Manufacturing Quality: Compliance with quality systems.	The FDA letter states: "A substantially equivalent determination assumes compliance with the Current Good Manufacturing Practice requirement, as set forth in the Quality System Regulation (QS) for Medical Devices: General regulation (21 CFR Part 820) and that, through periodic OS inspections, the Food and Drug Administration (FDA) will verify such assumptions."

2. Sample Size Used for the Test Set and Data Provenance:
This information is not provided as this is a medical device (catheter), not a software/AI device. The "testing" mentioned is likely mechanical, material, and biocompatibility testing, not "test set" in the AI/ML context.

3. Number of Experts Used to Establish Ground Truth and Qualifications:
This information is not provided as it's not relevant to a physical medical device submission for substantial equivalence. "Ground truth" in the AI/ML sense is not established for this type of device.

4. Adjudication Method:
This information is not provided as it's not relevant to a physical medical device submission.

5. Multi-Reader Multi-Case (MRMC) Comparative Effectiveness Study:
No, an MRMC study was not done or reported. This type of study is for evaluating human performance, typically with or without AI assistance, and is not applicable to a physical medical device like a balloon catheter.

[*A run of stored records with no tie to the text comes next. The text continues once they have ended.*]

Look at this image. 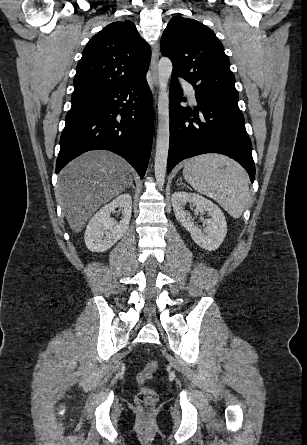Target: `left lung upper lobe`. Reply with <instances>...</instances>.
<instances>
[{
    "mask_svg": "<svg viewBox=\"0 0 307 445\" xmlns=\"http://www.w3.org/2000/svg\"><path fill=\"white\" fill-rule=\"evenodd\" d=\"M160 48L173 63L172 75L191 83L196 95L238 105L230 61L222 43L207 26L174 16L162 35Z\"/></svg>",
    "mask_w": 307,
    "mask_h": 445,
    "instance_id": "left-lung-upper-lobe-1",
    "label": "left lung upper lobe"
}]
</instances>
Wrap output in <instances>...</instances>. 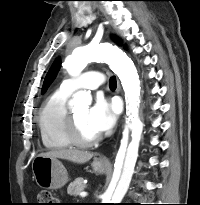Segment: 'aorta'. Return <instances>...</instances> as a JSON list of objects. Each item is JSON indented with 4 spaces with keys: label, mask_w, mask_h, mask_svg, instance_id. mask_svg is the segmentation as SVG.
<instances>
[{
    "label": "aorta",
    "mask_w": 200,
    "mask_h": 205,
    "mask_svg": "<svg viewBox=\"0 0 200 205\" xmlns=\"http://www.w3.org/2000/svg\"><path fill=\"white\" fill-rule=\"evenodd\" d=\"M93 61L106 62L119 77L127 104V125L123 132L119 150L120 154H125L122 174L113 194L111 196L105 194L102 198V203L118 204L129 188L138 157L139 142L143 128L142 122L138 119L141 89L140 81L137 69L132 60L120 48L110 43H101L98 45L89 44L75 48L66 58L65 66L68 73L75 76L81 73L89 62ZM91 100L92 98L89 93L80 91L74 95L73 103L77 107L88 108L91 104ZM129 128L132 130V140L127 146Z\"/></svg>",
    "instance_id": "aorta-1"
}]
</instances>
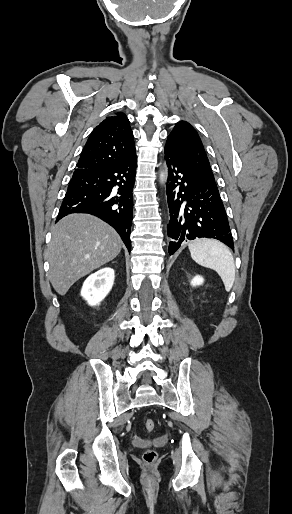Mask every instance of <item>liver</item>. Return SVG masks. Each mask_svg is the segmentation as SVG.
<instances>
[{
	"label": "liver",
	"instance_id": "1",
	"mask_svg": "<svg viewBox=\"0 0 292 514\" xmlns=\"http://www.w3.org/2000/svg\"><path fill=\"white\" fill-rule=\"evenodd\" d=\"M122 240L117 232L90 214H69L52 230L46 254L49 280L60 296L96 268L120 254Z\"/></svg>",
	"mask_w": 292,
	"mask_h": 514
}]
</instances>
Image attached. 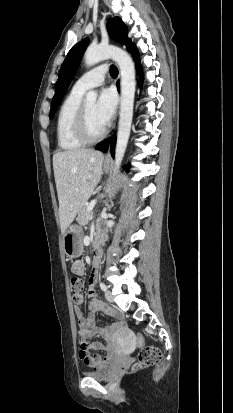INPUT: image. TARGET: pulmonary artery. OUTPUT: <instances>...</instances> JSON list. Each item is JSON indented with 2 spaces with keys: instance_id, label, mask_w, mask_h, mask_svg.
<instances>
[{
  "instance_id": "1",
  "label": "pulmonary artery",
  "mask_w": 233,
  "mask_h": 413,
  "mask_svg": "<svg viewBox=\"0 0 233 413\" xmlns=\"http://www.w3.org/2000/svg\"><path fill=\"white\" fill-rule=\"evenodd\" d=\"M107 67L105 65L97 66L84 73L74 84L73 88L78 91L86 92L89 89L97 87L104 82Z\"/></svg>"
}]
</instances>
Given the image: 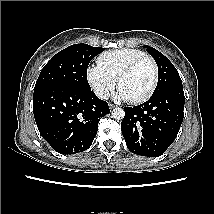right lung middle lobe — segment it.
Wrapping results in <instances>:
<instances>
[{
    "instance_id": "dd1d6c3e",
    "label": "right lung middle lobe",
    "mask_w": 214,
    "mask_h": 214,
    "mask_svg": "<svg viewBox=\"0 0 214 214\" xmlns=\"http://www.w3.org/2000/svg\"><path fill=\"white\" fill-rule=\"evenodd\" d=\"M104 48L74 44L58 52L42 69L35 89L46 85H64L91 90L87 81V67Z\"/></svg>"
}]
</instances>
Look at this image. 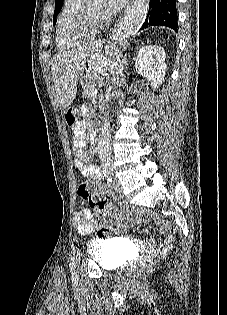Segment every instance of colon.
<instances>
[{"instance_id":"1","label":"colon","mask_w":227,"mask_h":315,"mask_svg":"<svg viewBox=\"0 0 227 315\" xmlns=\"http://www.w3.org/2000/svg\"><path fill=\"white\" fill-rule=\"evenodd\" d=\"M78 111L75 108H69L65 111V121L69 127H73L77 124ZM78 196L87 202V204L95 210L96 216L101 218L98 221L99 226H102L98 231L100 237H109L118 230V224L116 222H110L111 207L110 202L112 195L101 189L88 190L86 183L81 182L77 189ZM153 266V260L151 258H144L139 260L133 269L135 276H140L150 270Z\"/></svg>"}]
</instances>
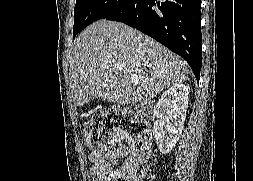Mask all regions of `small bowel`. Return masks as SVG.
<instances>
[{
    "mask_svg": "<svg viewBox=\"0 0 253 181\" xmlns=\"http://www.w3.org/2000/svg\"><path fill=\"white\" fill-rule=\"evenodd\" d=\"M131 152L128 145H119L116 149L93 151L89 155L93 181H111V177L120 171L116 166L119 159L127 157Z\"/></svg>",
    "mask_w": 253,
    "mask_h": 181,
    "instance_id": "obj_1",
    "label": "small bowel"
}]
</instances>
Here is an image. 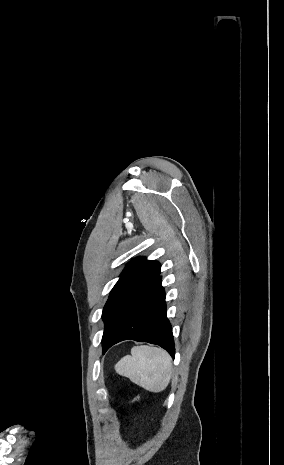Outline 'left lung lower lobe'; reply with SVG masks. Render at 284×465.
I'll return each mask as SVG.
<instances>
[{
    "mask_svg": "<svg viewBox=\"0 0 284 465\" xmlns=\"http://www.w3.org/2000/svg\"><path fill=\"white\" fill-rule=\"evenodd\" d=\"M128 339L159 345L174 358L172 328L166 317L160 275L118 314L103 341V354L114 344Z\"/></svg>",
    "mask_w": 284,
    "mask_h": 465,
    "instance_id": "1",
    "label": "left lung lower lobe"
}]
</instances>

6. Standalone (Algorithm Only) Performance:
Not applicable. This device is a physical balloon dilatation catheter, not an algorithm.

7. Type of Ground Truth Used:
Not applicable in the AI/ML sense. For this device, the "truth" is established by adherence to engineering specifications, material properties, and biological safety standards, as verified through laboratory and biocompatibility testing. The predicate devices serve as the benchmark for "truth" in terms of clinical utility and safety profile.

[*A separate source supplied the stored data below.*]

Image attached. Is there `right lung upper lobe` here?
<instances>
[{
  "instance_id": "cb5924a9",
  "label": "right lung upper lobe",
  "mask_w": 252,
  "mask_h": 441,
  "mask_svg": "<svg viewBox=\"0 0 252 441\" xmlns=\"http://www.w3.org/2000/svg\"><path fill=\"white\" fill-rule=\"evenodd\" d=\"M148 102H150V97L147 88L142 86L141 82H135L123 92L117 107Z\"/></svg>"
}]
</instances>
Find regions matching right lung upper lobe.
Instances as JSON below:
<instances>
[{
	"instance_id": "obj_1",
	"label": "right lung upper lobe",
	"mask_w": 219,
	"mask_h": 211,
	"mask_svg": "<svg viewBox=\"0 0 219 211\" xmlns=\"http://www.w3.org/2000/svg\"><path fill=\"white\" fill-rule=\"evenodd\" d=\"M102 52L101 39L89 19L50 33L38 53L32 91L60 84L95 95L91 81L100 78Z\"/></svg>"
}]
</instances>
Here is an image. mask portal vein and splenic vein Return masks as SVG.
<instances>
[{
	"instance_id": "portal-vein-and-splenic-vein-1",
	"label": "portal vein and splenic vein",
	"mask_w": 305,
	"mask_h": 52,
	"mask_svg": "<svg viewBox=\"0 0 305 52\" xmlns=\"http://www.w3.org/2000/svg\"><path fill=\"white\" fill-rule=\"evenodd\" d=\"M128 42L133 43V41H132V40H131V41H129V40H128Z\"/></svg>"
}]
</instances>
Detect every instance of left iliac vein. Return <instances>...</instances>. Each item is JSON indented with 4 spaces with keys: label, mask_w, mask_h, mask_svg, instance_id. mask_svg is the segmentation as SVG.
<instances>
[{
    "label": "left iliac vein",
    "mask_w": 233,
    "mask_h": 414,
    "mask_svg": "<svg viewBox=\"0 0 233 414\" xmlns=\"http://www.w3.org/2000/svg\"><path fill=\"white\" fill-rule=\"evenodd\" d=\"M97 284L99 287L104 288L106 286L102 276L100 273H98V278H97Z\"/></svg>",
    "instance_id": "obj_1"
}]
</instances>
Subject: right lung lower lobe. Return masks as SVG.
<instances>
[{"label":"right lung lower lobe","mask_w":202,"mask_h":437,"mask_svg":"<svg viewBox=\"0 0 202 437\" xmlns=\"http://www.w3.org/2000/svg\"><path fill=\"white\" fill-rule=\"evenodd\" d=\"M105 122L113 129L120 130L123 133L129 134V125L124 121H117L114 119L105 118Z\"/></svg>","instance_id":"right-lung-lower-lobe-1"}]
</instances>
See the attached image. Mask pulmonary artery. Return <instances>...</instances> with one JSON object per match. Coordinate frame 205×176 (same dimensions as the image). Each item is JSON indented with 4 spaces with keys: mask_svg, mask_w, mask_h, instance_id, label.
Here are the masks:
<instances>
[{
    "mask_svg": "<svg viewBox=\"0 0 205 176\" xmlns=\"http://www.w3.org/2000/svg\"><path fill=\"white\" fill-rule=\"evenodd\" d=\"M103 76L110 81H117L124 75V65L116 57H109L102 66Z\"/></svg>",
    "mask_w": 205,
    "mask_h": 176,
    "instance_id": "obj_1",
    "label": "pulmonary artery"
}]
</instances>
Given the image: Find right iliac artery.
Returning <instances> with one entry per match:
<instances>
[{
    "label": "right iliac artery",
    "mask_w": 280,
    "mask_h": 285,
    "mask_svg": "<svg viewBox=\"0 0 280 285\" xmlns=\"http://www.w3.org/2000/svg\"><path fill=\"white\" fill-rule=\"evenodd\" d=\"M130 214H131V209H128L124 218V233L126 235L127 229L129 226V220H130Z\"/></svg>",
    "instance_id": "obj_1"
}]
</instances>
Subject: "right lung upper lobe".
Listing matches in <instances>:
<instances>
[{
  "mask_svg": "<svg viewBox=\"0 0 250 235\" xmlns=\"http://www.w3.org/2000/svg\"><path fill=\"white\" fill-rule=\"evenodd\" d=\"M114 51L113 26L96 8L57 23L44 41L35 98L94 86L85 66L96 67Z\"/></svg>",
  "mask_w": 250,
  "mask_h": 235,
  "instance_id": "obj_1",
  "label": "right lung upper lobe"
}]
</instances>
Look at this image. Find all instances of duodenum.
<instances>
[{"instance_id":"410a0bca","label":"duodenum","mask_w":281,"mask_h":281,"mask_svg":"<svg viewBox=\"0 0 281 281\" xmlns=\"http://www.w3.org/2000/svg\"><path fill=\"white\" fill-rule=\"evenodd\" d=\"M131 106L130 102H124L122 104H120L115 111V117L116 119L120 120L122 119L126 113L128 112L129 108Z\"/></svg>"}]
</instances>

8. Sample Size for the Training Set:
Not applicable. No "training set" in the AI/ML sense is used for this physical device.

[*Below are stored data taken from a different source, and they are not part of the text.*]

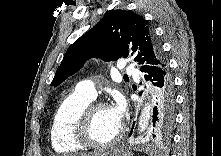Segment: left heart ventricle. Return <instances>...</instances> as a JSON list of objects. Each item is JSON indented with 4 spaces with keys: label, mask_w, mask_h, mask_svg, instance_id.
Masks as SVG:
<instances>
[{
    "label": "left heart ventricle",
    "mask_w": 221,
    "mask_h": 156,
    "mask_svg": "<svg viewBox=\"0 0 221 156\" xmlns=\"http://www.w3.org/2000/svg\"><path fill=\"white\" fill-rule=\"evenodd\" d=\"M119 128L120 125L111 117L109 108H99L95 111L91 121L90 136L94 141L104 143L112 139Z\"/></svg>",
    "instance_id": "b2bd125f"
}]
</instances>
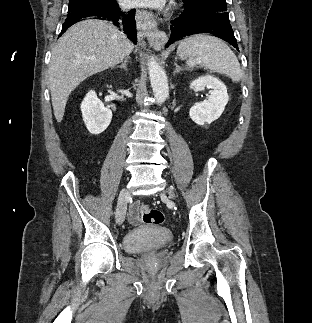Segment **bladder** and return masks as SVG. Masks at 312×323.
I'll return each mask as SVG.
<instances>
[{"instance_id": "obj_1", "label": "bladder", "mask_w": 312, "mask_h": 323, "mask_svg": "<svg viewBox=\"0 0 312 323\" xmlns=\"http://www.w3.org/2000/svg\"><path fill=\"white\" fill-rule=\"evenodd\" d=\"M171 239V234L166 229L150 231L146 235L133 231L127 236L125 250L134 253L150 252V248L157 249L163 244H170Z\"/></svg>"}]
</instances>
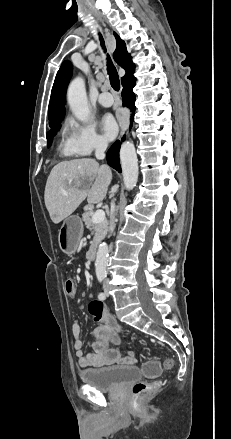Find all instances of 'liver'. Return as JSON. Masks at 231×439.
<instances>
[{"mask_svg":"<svg viewBox=\"0 0 231 439\" xmlns=\"http://www.w3.org/2000/svg\"><path fill=\"white\" fill-rule=\"evenodd\" d=\"M112 180L111 169L95 159L62 161L51 170L44 193L45 206L54 224L70 216L87 198L100 203Z\"/></svg>","mask_w":231,"mask_h":439,"instance_id":"6515ba94","label":"liver"}]
</instances>
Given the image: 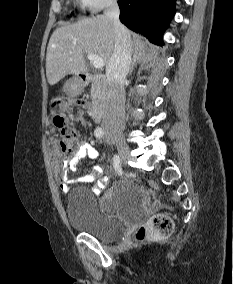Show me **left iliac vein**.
Here are the masks:
<instances>
[{
	"label": "left iliac vein",
	"mask_w": 233,
	"mask_h": 284,
	"mask_svg": "<svg viewBox=\"0 0 233 284\" xmlns=\"http://www.w3.org/2000/svg\"><path fill=\"white\" fill-rule=\"evenodd\" d=\"M107 140H108L109 142H112V140H111V138H110V137H108V138H107Z\"/></svg>",
	"instance_id": "obj_1"
}]
</instances>
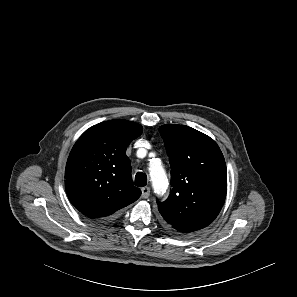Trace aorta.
Wrapping results in <instances>:
<instances>
[{
  "label": "aorta",
  "instance_id": "762f6f07",
  "mask_svg": "<svg viewBox=\"0 0 297 297\" xmlns=\"http://www.w3.org/2000/svg\"><path fill=\"white\" fill-rule=\"evenodd\" d=\"M150 178L154 192L157 195L165 193L168 187V179L165 170L160 164L152 165L150 168Z\"/></svg>",
  "mask_w": 297,
  "mask_h": 297
}]
</instances>
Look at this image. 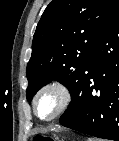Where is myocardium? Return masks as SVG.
Masks as SVG:
<instances>
[{
    "label": "myocardium",
    "mask_w": 119,
    "mask_h": 141,
    "mask_svg": "<svg viewBox=\"0 0 119 141\" xmlns=\"http://www.w3.org/2000/svg\"><path fill=\"white\" fill-rule=\"evenodd\" d=\"M48 92H54L58 96V104L55 111L48 117H41L37 111V103L40 97ZM72 102V92L70 88L62 81H50L44 84L35 93L32 101L34 115L41 121L50 122L61 116Z\"/></svg>",
    "instance_id": "myocardium-1"
}]
</instances>
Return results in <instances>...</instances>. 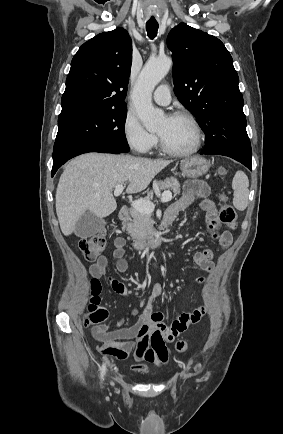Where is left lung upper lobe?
Listing matches in <instances>:
<instances>
[{
	"label": "left lung upper lobe",
	"instance_id": "5c2ea615",
	"mask_svg": "<svg viewBox=\"0 0 283 434\" xmlns=\"http://www.w3.org/2000/svg\"><path fill=\"white\" fill-rule=\"evenodd\" d=\"M167 46L175 94L204 131V151L237 161L251 158L239 78L222 41L180 23L170 31Z\"/></svg>",
	"mask_w": 283,
	"mask_h": 434
}]
</instances>
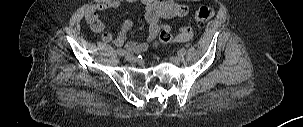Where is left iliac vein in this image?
<instances>
[{"mask_svg":"<svg viewBox=\"0 0 303 127\" xmlns=\"http://www.w3.org/2000/svg\"><path fill=\"white\" fill-rule=\"evenodd\" d=\"M174 60H175V62H182V61H184V57L182 56V55H178V56H176L175 58H174Z\"/></svg>","mask_w":303,"mask_h":127,"instance_id":"4c4485c4","label":"left iliac vein"}]
</instances>
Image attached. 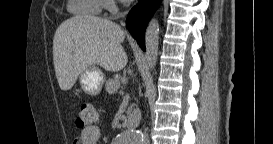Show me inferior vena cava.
I'll return each instance as SVG.
<instances>
[{
  "label": "inferior vena cava",
  "instance_id": "602c4592",
  "mask_svg": "<svg viewBox=\"0 0 273 144\" xmlns=\"http://www.w3.org/2000/svg\"><path fill=\"white\" fill-rule=\"evenodd\" d=\"M143 142L144 144H149V138H148V134L146 133V129L143 136Z\"/></svg>",
  "mask_w": 273,
  "mask_h": 144
}]
</instances>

9. How Ground Truth for the Training Set was Established:
Not applicable.

In summary: The document establishes the device's conformance primarily through bench testing, biocompatibility assessment, and comparison to predicate devices to demonstrate substantial equivalence, rather than through clinical trials or AI/ML specific validation studies.

Summary

Regulation Number and Section

§ 876.5365 Esophageal dilator.

(a)
Identification. An esophageal dilator is a device that consists of a cylindrical instrument that may be hollow and weighted with mercury or a metal olive-shaped weight that slides on a guide, such as a string or wire and is used to dilate a stricture of the esophagus. This generic type of device includes esophageal or gastrointestinal bougies and the esophageal dilator (metal olive).(b)
Classification. Class II (special controls). The device is exempt from the premarket notification procedures in subpart E of part 807 of this chapter subject to the limitations in § 876.9.